Hurricane Eta, the 28th named storm of the 2020 Atlantic hurricane season, is closing in on Central America. It will likely produce areas of major flooding and wind damage this week.
As of 10 a.m. EST Monday, Eta was centered about 140 miles northeast of Puerto Cabezas, Nicaragua, on the country’s northeastern coast. Eta’s eye could make landfall right over this area Tuesday. The National Hurricane Center (NHC) has issued a hurricane warning for the northern half of the Nicaraguan coast, as well as a tropical storm warning and a hurricane watch for northeastern Honduras.
Reconnaissance aircraft and satellite data indicate that Eta is rapidly strengthening. Maximum sustained winds have increased to near 110 mph (175 km/h), with higher gusts. This is a Category 2 storm for now. NHC meteorologists are forecasting Eta to become at least a Category 3 major hurricane prior to landfall, then weakening will begin after the system moves inland.
Hurricane-force winds extend up to 25 miles from the center, and tropical storm-force winds extend up to 115 miles. Eta could grow in size, meaning hurricane- and tropical storm-force winds could spread out even farther from the eye.
Eta could move into the southern Gulf of Mexico this weekend as a tropical depression. But it may return to tropical storm or hurricane status, possibly hitting Florida next week.
Catastrophic wind damage is likely to begin Monday night in the hurricane warning area, where Eta’s eyewall will move onshore. Tropical storm conditions will develop in this region Monday afternoon.
The NHC expects tropical storm conditions in the tropical storm warning area by Monday afternoon, with hurricane conditions possible in the hurricane watch area by early Tuesday.
Eta could produce rainfall totals of 15 to 25 inches across much of Honduras and Nicaragua, with 10 to 20 inches in eastern Guatemala and Belize, in addition to portions of Panama and Costa Rica.
This rainfall could lead to catastrophic, life-threatening flash flooding and river flooding, along with landslides in high terrain areas.
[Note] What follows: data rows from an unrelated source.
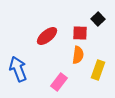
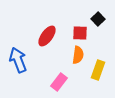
red ellipse: rotated 15 degrees counterclockwise
blue arrow: moved 9 px up
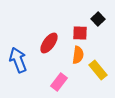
red ellipse: moved 2 px right, 7 px down
yellow rectangle: rotated 60 degrees counterclockwise
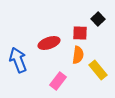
red ellipse: rotated 35 degrees clockwise
pink rectangle: moved 1 px left, 1 px up
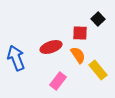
red ellipse: moved 2 px right, 4 px down
orange semicircle: rotated 42 degrees counterclockwise
blue arrow: moved 2 px left, 2 px up
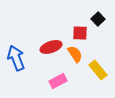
orange semicircle: moved 3 px left, 1 px up
pink rectangle: rotated 24 degrees clockwise
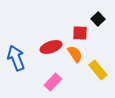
pink rectangle: moved 5 px left, 1 px down; rotated 18 degrees counterclockwise
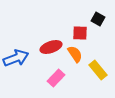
black square: rotated 16 degrees counterclockwise
blue arrow: rotated 90 degrees clockwise
pink rectangle: moved 3 px right, 4 px up
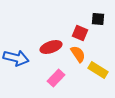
black square: rotated 24 degrees counterclockwise
red square: rotated 21 degrees clockwise
orange semicircle: moved 3 px right
blue arrow: rotated 35 degrees clockwise
yellow rectangle: rotated 18 degrees counterclockwise
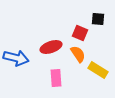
pink rectangle: rotated 48 degrees counterclockwise
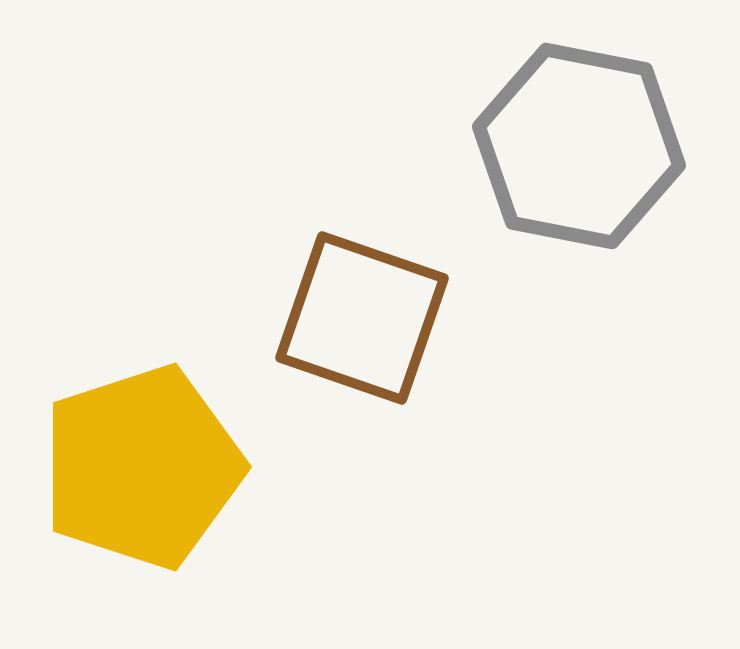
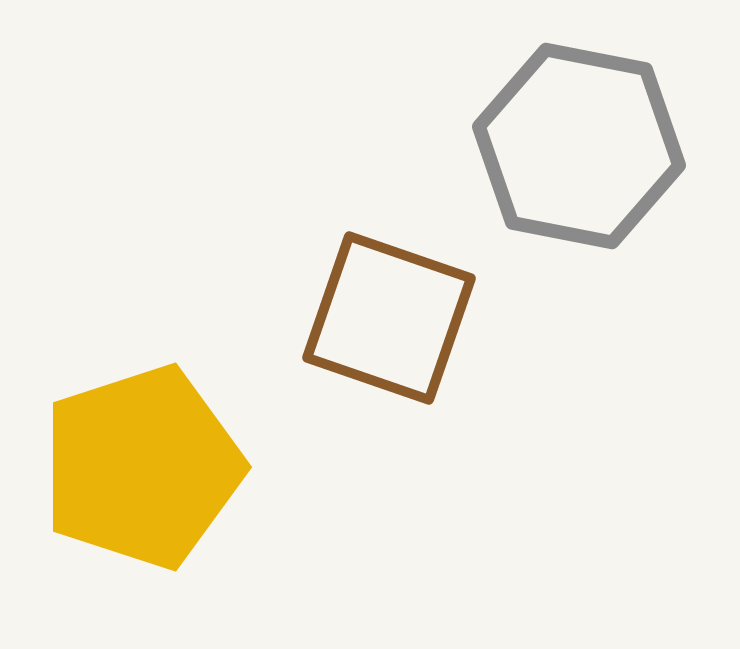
brown square: moved 27 px right
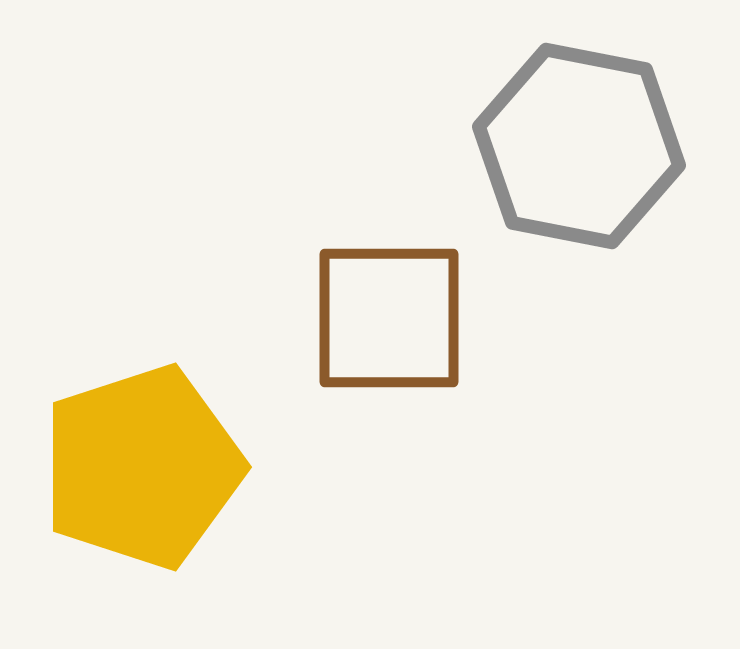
brown square: rotated 19 degrees counterclockwise
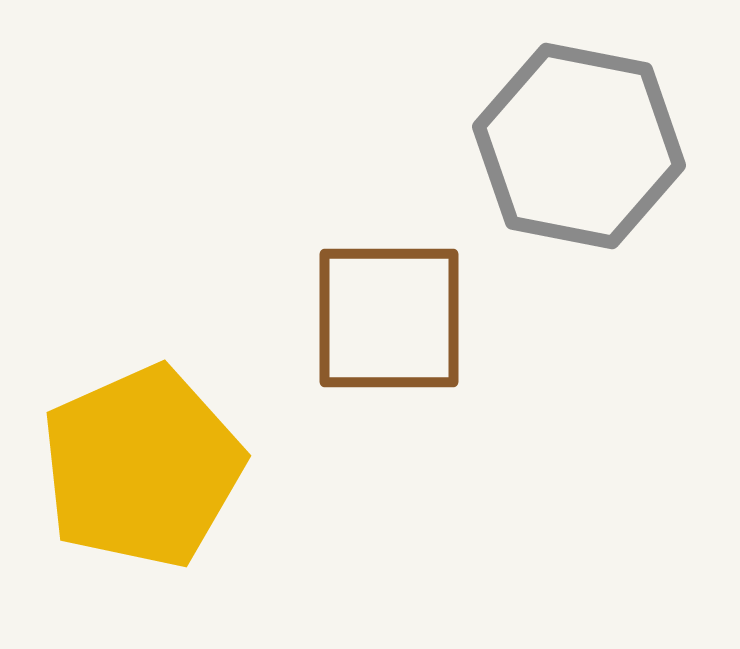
yellow pentagon: rotated 6 degrees counterclockwise
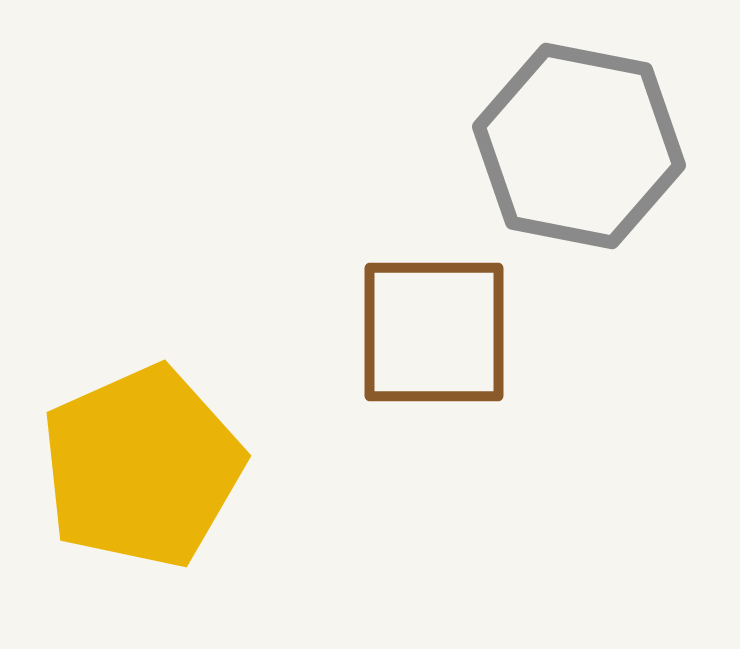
brown square: moved 45 px right, 14 px down
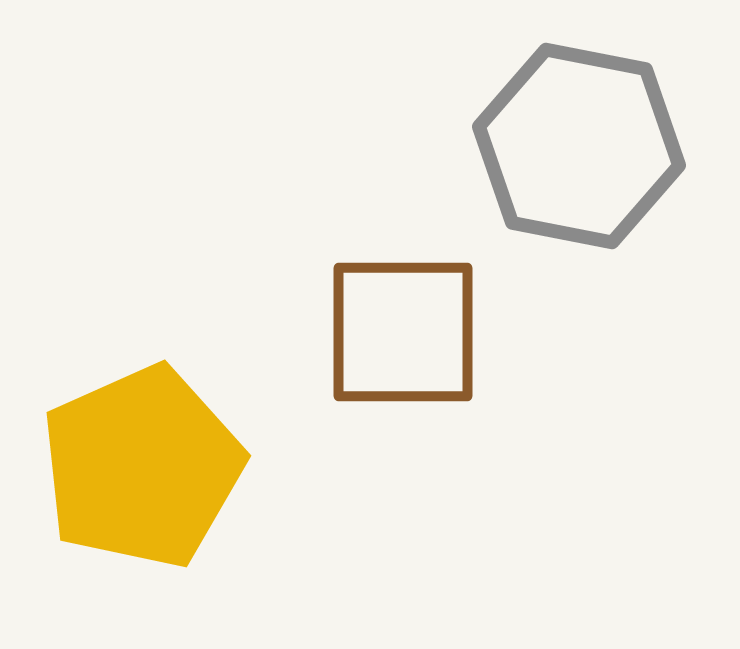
brown square: moved 31 px left
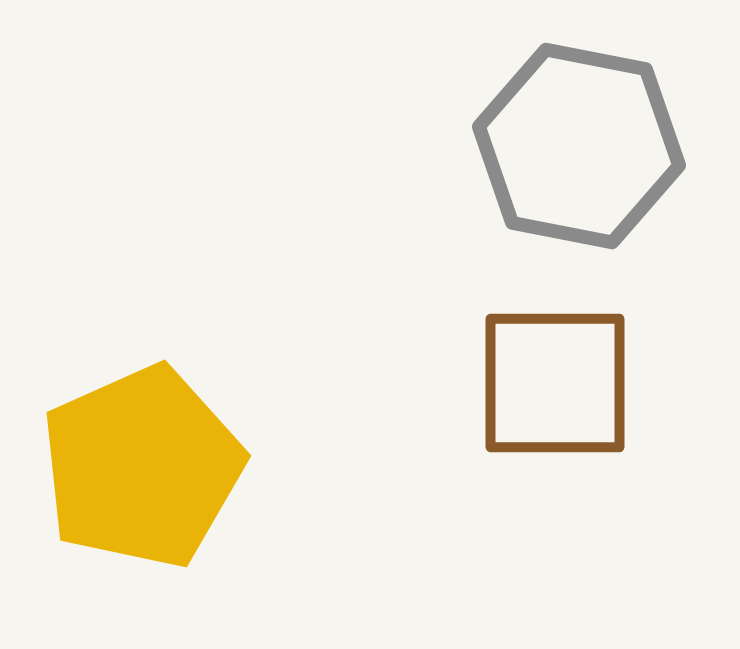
brown square: moved 152 px right, 51 px down
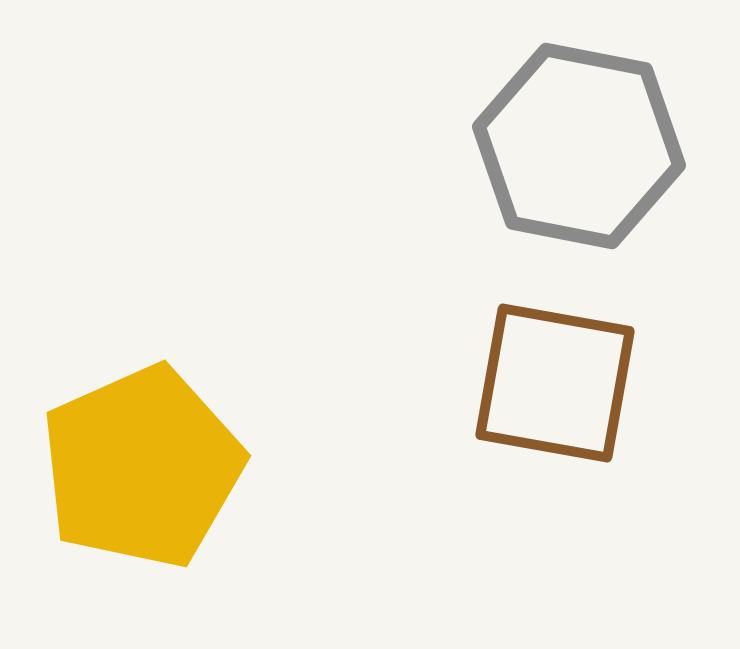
brown square: rotated 10 degrees clockwise
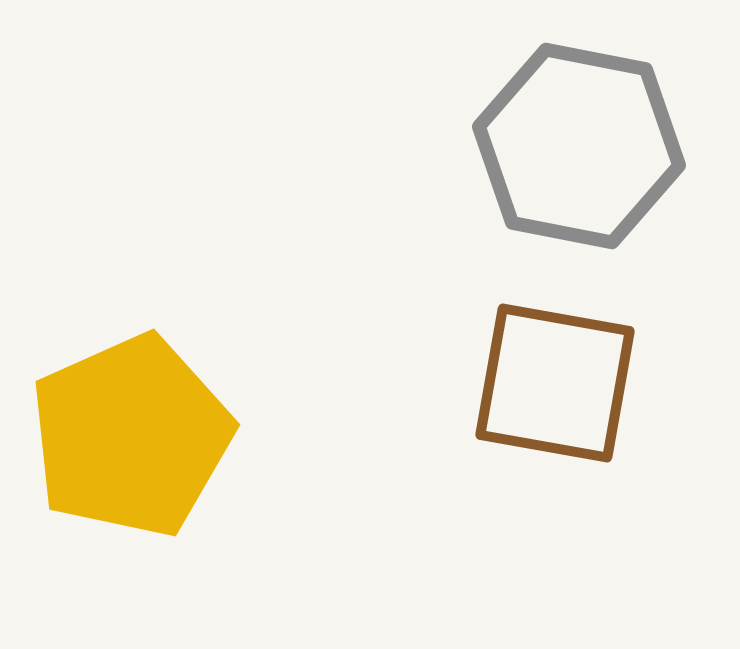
yellow pentagon: moved 11 px left, 31 px up
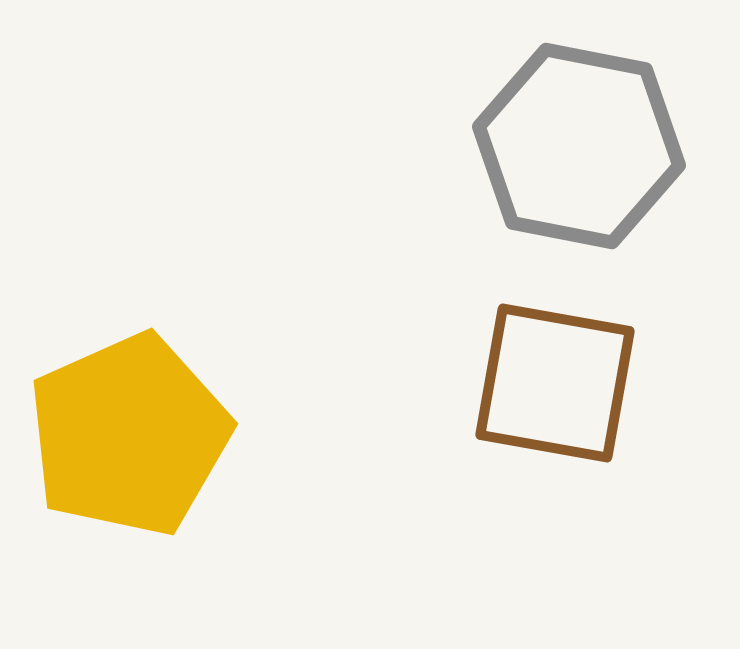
yellow pentagon: moved 2 px left, 1 px up
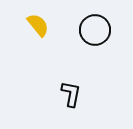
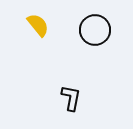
black L-shape: moved 4 px down
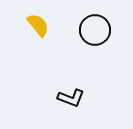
black L-shape: rotated 100 degrees clockwise
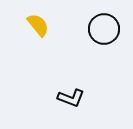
black circle: moved 9 px right, 1 px up
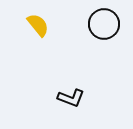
black circle: moved 5 px up
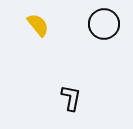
black L-shape: rotated 100 degrees counterclockwise
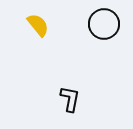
black L-shape: moved 1 px left, 1 px down
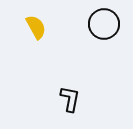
yellow semicircle: moved 2 px left, 2 px down; rotated 10 degrees clockwise
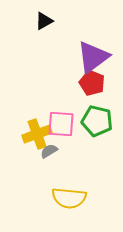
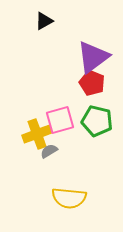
pink square: moved 1 px left, 4 px up; rotated 20 degrees counterclockwise
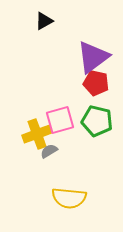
red pentagon: moved 4 px right; rotated 10 degrees counterclockwise
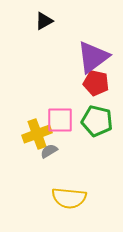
pink square: rotated 16 degrees clockwise
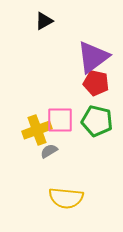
yellow cross: moved 4 px up
yellow semicircle: moved 3 px left
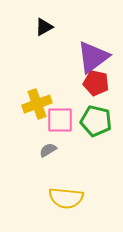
black triangle: moved 6 px down
green pentagon: moved 1 px left
yellow cross: moved 26 px up
gray semicircle: moved 1 px left, 1 px up
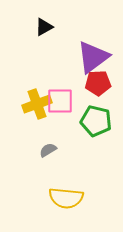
red pentagon: moved 2 px right; rotated 15 degrees counterclockwise
pink square: moved 19 px up
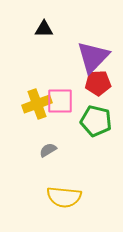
black triangle: moved 2 px down; rotated 30 degrees clockwise
purple triangle: rotated 9 degrees counterclockwise
yellow semicircle: moved 2 px left, 1 px up
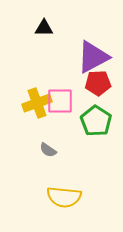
black triangle: moved 1 px up
purple triangle: rotated 18 degrees clockwise
yellow cross: moved 1 px up
green pentagon: rotated 20 degrees clockwise
gray semicircle: rotated 114 degrees counterclockwise
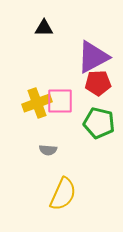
green pentagon: moved 3 px right, 2 px down; rotated 20 degrees counterclockwise
gray semicircle: rotated 30 degrees counterclockwise
yellow semicircle: moved 1 px left, 3 px up; rotated 72 degrees counterclockwise
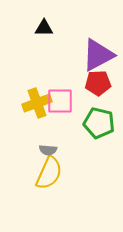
purple triangle: moved 5 px right, 2 px up
yellow semicircle: moved 14 px left, 21 px up
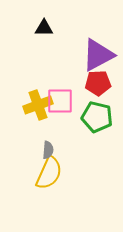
yellow cross: moved 1 px right, 2 px down
green pentagon: moved 2 px left, 6 px up
gray semicircle: rotated 90 degrees counterclockwise
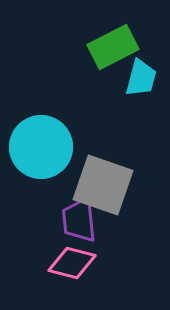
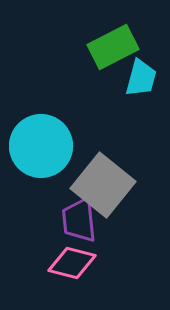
cyan circle: moved 1 px up
gray square: rotated 20 degrees clockwise
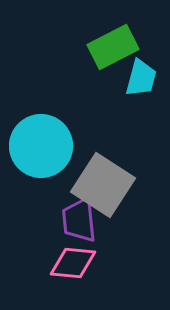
gray square: rotated 6 degrees counterclockwise
pink diamond: moved 1 px right; rotated 9 degrees counterclockwise
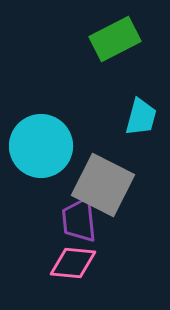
green rectangle: moved 2 px right, 8 px up
cyan trapezoid: moved 39 px down
gray square: rotated 6 degrees counterclockwise
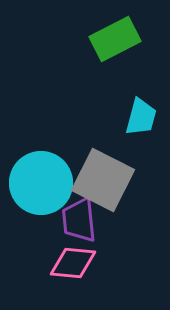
cyan circle: moved 37 px down
gray square: moved 5 px up
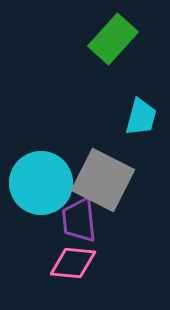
green rectangle: moved 2 px left; rotated 21 degrees counterclockwise
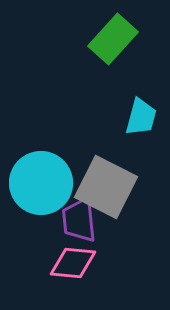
gray square: moved 3 px right, 7 px down
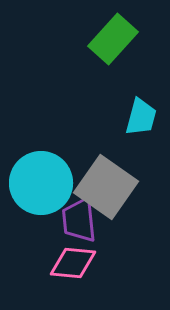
gray square: rotated 8 degrees clockwise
Flash flooding and river flooding are possible across Jamaica, southeastern Mexico, El Salvador, southern Haiti and the Cayman Islands.
Within the hurricane warning area, a dangerous storm surge will raise water levels by as much as 12 to 18 feet above normal tide levels and 3 to 5 feet above normal tide levels along the coast of Honduras within the tropical storm warning area. Near the coast, the surge will be accompanied by large and destructive waves.
Impact on freight
Fortunately, there are no major global ports in Hurricane Eta’s likely path. However, widespread power outages will cause major disruptions in local and regional supply chains, as well as surface and air transportation.
Crop damage is likely in Nicaragua and Honduras and could extend to other countries in Central America depending upon the extent of the flooding.
Eta is the 28th named storm of the 2020 Atlantic hurricane season, tying 2005 for the most number of named storms (tropical storm and hurricanes) on record for a single season. Eta is also the 12th hurricane this season. Only the following seasons have produced 12 or more hurricanes: 1969, 2005 and 2010.